NCT number NCT03164824
Other study ID # MahidolU_Wunpen3
Secondary ID
Status Completed
Phase N/A
First received January 8, 2017
Last updated May 22, 2017
Start date April 2009
Est. completion date April 2011

Study information

Verified date May 2017
Source Mahidol University
Contact n/a
Is FDA regulated No
Health authority
Study type Observational

Clinical Trial Summary

The purposes of this study were to conduct cross-cultural adaptation of the Functional Rating Index (FRI), to test psychometric properties of the translated questionnaire and to examine head-to-head comparisons with other questionnaires.


Description:

This study comprised 2 major stages: 1) Cross-cultural adaptation and 2) psychometric properties testing.

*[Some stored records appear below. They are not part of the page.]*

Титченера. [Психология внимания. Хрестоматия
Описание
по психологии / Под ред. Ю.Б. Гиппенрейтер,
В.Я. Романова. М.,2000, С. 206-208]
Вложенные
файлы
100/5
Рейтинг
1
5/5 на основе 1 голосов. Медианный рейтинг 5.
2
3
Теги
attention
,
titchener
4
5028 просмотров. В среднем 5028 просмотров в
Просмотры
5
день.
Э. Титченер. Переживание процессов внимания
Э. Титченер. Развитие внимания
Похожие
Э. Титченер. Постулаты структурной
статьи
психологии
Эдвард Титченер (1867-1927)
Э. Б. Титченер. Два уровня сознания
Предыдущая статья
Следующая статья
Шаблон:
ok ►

Cross-cultural adaptation stage:

The FRI was cross-culturally adapted to Thai following the well-accepted guideline for the process of cross-cultural adaptation of self-report measure.

Psychometric properties testing stage:

The patients with back or neck pain completed the questionnaires at the first visit, the second visit and at 2-week (or at discharge or when reporting 80% improvement from the first visit).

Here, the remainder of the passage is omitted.